Mattina di domenica 19 febbraio, Sassuolo, provincia di Modena.
Un ragazzo marocchino è a terra, seminudo, immobilizzato. Contro di lui si accaniscono con pugni e calci due carabinieri, un terzo assiste. A qualche metro di distanza un testimone riprende con la videocamera del proprio telefono cellulare la scena, rendendo possibili le reazioni, le prese di posizione, i commenti.
Seguiranno gli accertamenti e le indagini, che ci auguriamo possano fare piena luce sull’accaduto. Rimane tuttavia il senso di sconcerto guardando quelle immagini di violenza ingiustificata.
A maggior ragione se a quelle sequenze affianchiamo il ricordo dei tanti episodi analoghi, come quello di Ferrara dello scorso settembre, in cui il giovane Federico Aldrovandi trovò la morte in circostanze ancora oscure.

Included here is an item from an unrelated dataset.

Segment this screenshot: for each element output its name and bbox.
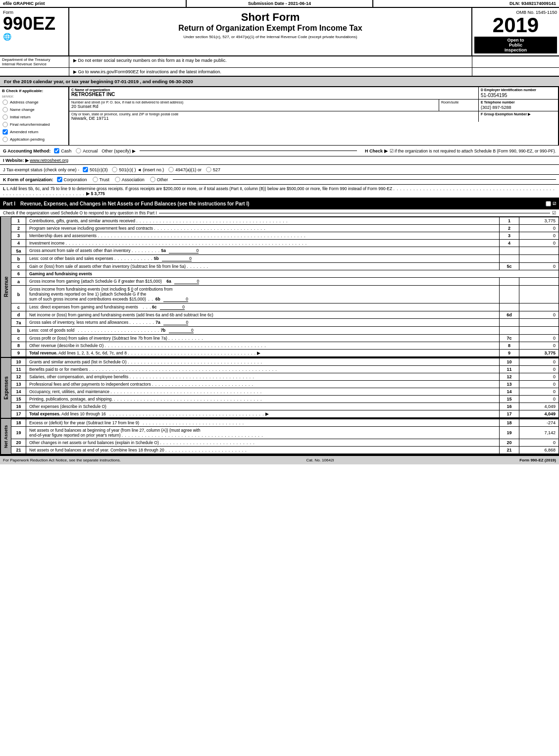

Muovendo da queste drammatiche constatazioni ci poniamo un interrogativo: cosa ha questo episodio di violenza in comune con gli innumerevoli pestaggi di neri e ispanici da parte delle forze dell’ordine statunitensi?
Molto, troppo. L’unica differenza è che, in questo caso, non si è ancora scatenata la rivolta del quartiere, in una città in cui pochi mesi fa l’amministrazione espropriò con la forza un intero palazzo abitato da lavoratori immigrati, e l’aggressione non è sfociata in linciaggio.
Ma come non vedere che il clima è il medesimo e che il razzismo e la caccia allo straniero sono i primi “effetti collaterali” di una guerra permanente che ha superato da tempo i confini dei conflitti militari?
L’odio nei confronti di ciò che è percepito come diverso, la militarizzazione delle relazioni sociali, la presunzione dell’onnipotenza dei poteri: tutto ciò è diretta conseguenza della guerra.
Non sorprende, purtroppo, nemmeno il secondo elemento che qui vogliamo mettere in luce: la reazione della città, una raccolta di firme di solidarietà nei confronti dei carabinieri certamente sostenuta e coordinata da forze politiche xenofobe ma che raccoglie consensi trasversali.
Una sete di ritorsione e vendetta che sceglie rabbiosamente di affidarsi all’arbitrio delle forze dell’ordine e, in ultima istanza, ad un sistema autoritario di reazione e repressione.
E’ una chiamata alle armi che intreccia ossessione sicuritaria e crociata identitaria.
Quel “marocchino di merda” urlato dal carabiniere mentre pesta i piedi sulla schiena del ragazzo è la traduzione comprensibile del manifesto di Marcello Pera, il frutto avvelenato del clima di guerra nel quale, ogni giorno di più, rimaniamo imprigionati.